2015 Draft By The Numbers and Final Thoughts

  • Hit Percentage (out of 7 picks): 0%
  • Number of total NHL games played with Chicago: 22
  • Number of total NHL games excluding Chicago: 26
  • Total Cumulative NHL games: 48

In short, it’s a poor job drafting. But following the euphoria of winning another Stanley Cup, few were really paying attention. There’s those who play the game of hindsight and point to the players they missed in later rounds. It’s unfair. As many executives have pointed out, if they were so good, they would have gone in earlier rounds. Some is luck. Much is development.

Using the image above, it’s tough as hell to find talent that will make it a the NHL level let alone playing more than 99 games in the league.
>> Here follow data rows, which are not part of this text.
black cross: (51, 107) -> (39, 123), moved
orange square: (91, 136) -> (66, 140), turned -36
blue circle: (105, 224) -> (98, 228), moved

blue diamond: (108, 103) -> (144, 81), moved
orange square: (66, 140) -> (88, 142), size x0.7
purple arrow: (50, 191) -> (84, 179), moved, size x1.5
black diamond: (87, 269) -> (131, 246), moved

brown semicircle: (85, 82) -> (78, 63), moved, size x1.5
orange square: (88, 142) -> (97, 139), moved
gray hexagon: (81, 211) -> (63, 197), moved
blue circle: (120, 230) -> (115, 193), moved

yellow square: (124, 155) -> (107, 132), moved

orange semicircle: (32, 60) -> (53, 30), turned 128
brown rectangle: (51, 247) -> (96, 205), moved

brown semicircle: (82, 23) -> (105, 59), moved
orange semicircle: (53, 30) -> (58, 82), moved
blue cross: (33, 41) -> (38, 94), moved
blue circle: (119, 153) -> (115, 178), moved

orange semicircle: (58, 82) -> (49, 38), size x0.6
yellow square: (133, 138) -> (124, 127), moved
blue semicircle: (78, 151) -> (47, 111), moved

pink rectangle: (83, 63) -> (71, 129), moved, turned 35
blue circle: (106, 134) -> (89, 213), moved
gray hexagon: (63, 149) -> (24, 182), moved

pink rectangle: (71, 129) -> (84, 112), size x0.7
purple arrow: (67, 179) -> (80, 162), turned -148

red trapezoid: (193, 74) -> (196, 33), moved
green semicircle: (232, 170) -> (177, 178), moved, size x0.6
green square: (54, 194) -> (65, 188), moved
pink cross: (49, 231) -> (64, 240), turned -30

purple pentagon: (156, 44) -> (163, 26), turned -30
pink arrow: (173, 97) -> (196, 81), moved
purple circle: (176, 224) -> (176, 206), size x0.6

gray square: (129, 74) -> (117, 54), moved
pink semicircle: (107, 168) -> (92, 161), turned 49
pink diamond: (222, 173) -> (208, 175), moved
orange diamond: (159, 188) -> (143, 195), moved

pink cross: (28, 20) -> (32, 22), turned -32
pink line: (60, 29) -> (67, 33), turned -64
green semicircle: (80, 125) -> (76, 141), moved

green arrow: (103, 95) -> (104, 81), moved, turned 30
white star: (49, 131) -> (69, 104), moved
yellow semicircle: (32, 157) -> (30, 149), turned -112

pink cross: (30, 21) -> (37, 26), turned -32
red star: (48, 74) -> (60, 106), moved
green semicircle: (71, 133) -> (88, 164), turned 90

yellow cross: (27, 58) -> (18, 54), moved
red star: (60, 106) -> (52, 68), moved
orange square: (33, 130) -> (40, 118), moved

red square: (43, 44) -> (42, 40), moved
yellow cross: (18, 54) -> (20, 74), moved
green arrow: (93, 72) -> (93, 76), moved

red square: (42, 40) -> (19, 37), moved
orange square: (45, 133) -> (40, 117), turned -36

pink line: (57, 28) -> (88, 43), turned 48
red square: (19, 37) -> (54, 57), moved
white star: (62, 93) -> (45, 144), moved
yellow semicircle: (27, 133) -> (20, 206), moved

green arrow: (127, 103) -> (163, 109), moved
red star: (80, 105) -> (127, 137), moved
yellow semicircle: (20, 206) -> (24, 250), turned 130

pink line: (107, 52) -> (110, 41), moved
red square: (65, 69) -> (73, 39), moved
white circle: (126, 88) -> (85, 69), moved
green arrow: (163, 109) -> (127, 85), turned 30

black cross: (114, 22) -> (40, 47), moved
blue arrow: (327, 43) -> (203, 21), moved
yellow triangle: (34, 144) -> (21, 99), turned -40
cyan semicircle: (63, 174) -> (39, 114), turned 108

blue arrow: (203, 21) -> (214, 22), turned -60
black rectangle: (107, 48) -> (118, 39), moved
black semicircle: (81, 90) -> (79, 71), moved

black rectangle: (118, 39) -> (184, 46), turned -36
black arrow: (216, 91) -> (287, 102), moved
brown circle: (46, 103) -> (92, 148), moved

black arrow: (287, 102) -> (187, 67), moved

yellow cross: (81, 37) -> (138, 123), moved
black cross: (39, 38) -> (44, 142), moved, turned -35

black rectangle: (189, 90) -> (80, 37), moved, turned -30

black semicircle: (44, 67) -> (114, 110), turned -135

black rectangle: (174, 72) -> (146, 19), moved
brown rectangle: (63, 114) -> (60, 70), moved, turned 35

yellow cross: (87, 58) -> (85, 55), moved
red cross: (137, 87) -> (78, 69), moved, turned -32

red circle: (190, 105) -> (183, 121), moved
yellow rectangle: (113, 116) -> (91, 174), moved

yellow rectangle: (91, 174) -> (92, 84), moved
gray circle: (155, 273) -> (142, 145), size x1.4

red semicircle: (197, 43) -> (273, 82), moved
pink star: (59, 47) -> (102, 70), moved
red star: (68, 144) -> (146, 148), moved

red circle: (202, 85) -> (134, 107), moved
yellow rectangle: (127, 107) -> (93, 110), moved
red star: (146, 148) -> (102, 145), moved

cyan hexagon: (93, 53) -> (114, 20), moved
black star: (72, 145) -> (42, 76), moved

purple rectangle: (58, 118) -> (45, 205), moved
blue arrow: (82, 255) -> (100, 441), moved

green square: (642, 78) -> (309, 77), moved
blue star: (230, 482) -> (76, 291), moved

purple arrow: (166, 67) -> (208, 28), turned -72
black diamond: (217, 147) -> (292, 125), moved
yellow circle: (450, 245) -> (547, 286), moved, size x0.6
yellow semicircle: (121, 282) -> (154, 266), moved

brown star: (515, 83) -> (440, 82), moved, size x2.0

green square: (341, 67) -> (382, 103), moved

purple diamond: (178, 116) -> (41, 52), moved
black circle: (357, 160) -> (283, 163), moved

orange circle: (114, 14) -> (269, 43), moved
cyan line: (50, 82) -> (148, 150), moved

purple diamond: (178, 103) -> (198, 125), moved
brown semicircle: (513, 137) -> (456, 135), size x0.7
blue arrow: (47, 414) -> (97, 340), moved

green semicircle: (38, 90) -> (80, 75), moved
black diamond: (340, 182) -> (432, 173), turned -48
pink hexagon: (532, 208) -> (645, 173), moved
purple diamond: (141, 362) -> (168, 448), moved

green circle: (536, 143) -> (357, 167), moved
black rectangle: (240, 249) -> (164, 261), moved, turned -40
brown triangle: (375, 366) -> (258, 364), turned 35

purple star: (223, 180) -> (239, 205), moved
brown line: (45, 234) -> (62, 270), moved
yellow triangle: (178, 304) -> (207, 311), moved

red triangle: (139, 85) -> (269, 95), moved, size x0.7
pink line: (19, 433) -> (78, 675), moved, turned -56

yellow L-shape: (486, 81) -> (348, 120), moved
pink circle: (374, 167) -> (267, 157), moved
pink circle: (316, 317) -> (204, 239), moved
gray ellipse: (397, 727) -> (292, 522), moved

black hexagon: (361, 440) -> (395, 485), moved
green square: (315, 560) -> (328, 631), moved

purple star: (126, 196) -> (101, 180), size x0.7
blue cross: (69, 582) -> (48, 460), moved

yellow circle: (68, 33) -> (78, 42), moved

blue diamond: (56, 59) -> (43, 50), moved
But a 0% hit in a draft, from what we’re looking at, hurts the foundation of a team and also a few of those can set an organization back years. Winning teams are going to sacrifice high draft picks to acquire talent that can push them over the top. But they have to supplement it with talent that can help later on, while being wise in free agency and making sound trades.

It’s then that they have to at least get a couple players they can use. Of the seven picks they made, only Gilbert played in the NHL and gave the Blackhawks a bit of value, which came to pass through a trade.

Not a hit, but close.

2016’s draft would though. A massive one by the name of Alex DeBrincat.